THE PRESIDENT: Very well, the Tribunal will receive the document under Article 21 of the Charter.
M. DUBOST: I am grateful to the Tribunal. I read further on, at Page 150:
“On the other hand, the death of Madame Granger on 24 September 1943 is undoubtedly due to lack of care and medicine, in spite of her reiterated requests for both. After an autopsy of her body, which took place in the presence of a French doctor, specially summoned from Paris after her death, authorization was given to this doctor, Dr. Claque to bring the four children back to France, and then to Spain, where they would be handed over to their father. This was refused by the Gestapo in Paris, and the children were sent back to Germany as hostages, where their grandmother found them only 6 months later.”
The last four lines:
“The health of Madame Giraud, her daughter Marie Theresa, and two of her grandchildren has been gravely impaired by the physical, and particularly by the moral, hardships of their deportation.”
As a reprisal for the escape of General Giraud, 17 persons were arrested, all innocent of his escape.

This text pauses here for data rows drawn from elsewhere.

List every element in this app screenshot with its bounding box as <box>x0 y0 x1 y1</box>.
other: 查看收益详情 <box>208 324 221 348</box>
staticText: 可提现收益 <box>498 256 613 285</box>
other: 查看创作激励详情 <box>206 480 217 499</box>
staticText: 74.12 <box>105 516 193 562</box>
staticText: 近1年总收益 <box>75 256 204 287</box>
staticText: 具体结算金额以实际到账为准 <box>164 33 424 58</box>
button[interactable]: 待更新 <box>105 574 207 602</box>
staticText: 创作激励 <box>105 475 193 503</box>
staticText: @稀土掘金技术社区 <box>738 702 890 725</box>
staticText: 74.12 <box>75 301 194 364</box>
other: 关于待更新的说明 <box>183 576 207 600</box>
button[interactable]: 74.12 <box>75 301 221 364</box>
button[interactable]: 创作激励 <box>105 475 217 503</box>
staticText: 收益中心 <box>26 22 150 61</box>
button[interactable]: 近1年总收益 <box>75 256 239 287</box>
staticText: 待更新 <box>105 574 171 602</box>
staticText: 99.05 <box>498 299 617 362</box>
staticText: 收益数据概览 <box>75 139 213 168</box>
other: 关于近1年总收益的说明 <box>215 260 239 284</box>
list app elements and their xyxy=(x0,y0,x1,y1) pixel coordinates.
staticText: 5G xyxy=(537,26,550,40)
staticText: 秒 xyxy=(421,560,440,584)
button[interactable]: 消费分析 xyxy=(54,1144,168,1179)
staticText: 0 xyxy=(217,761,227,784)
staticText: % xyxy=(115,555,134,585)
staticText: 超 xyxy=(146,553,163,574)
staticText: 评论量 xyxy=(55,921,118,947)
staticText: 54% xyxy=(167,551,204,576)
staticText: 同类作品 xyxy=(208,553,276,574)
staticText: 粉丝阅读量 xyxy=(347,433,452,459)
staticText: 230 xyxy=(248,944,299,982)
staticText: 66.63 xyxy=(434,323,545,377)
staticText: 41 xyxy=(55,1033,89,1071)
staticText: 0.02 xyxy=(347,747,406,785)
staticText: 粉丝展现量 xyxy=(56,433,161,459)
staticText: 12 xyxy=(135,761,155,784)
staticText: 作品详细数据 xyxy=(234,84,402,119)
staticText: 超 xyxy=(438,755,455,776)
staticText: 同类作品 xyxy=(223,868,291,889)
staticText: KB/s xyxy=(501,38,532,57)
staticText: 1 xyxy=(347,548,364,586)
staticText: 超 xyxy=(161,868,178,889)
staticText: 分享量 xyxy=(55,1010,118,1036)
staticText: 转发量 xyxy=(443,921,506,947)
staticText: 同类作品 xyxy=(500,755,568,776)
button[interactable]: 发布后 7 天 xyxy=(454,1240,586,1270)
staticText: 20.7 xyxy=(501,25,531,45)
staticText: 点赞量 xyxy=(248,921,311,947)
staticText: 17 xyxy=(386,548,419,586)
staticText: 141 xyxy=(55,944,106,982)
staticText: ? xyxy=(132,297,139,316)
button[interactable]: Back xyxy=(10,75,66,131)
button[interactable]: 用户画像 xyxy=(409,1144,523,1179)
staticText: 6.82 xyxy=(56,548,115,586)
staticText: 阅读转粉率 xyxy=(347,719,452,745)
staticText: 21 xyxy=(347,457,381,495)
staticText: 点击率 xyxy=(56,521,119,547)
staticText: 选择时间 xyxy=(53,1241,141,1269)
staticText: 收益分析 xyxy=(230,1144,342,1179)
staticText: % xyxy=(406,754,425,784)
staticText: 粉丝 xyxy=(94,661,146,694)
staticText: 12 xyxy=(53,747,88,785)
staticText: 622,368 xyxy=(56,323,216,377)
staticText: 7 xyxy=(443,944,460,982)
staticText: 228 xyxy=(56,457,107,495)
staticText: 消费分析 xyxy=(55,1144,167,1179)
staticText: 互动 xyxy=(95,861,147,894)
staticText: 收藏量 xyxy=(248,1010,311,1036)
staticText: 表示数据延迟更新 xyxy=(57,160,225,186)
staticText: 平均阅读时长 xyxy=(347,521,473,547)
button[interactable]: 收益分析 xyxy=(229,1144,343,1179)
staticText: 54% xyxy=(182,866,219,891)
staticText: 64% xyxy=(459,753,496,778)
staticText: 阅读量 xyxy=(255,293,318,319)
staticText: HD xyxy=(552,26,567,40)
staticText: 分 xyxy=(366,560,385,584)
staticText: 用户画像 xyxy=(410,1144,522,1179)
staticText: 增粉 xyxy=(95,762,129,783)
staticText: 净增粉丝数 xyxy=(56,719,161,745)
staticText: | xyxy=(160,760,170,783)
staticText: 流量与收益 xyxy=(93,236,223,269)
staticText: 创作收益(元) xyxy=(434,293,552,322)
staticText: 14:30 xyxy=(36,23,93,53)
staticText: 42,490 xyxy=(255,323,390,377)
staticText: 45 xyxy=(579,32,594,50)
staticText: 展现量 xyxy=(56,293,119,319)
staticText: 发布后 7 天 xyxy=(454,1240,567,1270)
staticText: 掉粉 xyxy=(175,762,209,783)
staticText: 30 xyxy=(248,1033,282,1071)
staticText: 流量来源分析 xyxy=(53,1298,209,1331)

I have frequently shown that in their determination to impose their reign of terror the Germans resorted to means which revolt the conscience of decent people. Of these means one of the most repugnant is the call for informers.
Document F-278(b), Page 152, which we submit as Exhibit Number RF-408, is a reproduction of an ordinance of 20 December 1941, which is so obviously contrary to international law that the Foreign Ministry of the Reich itself took cognizance of it. The ordinance of 27 December 1941 prescribes the following:
“Whosoever may have knowledge that arms are in the possession or keeping of an unauthorized person or persons is obliged to declare that at the nearest police headquarters.”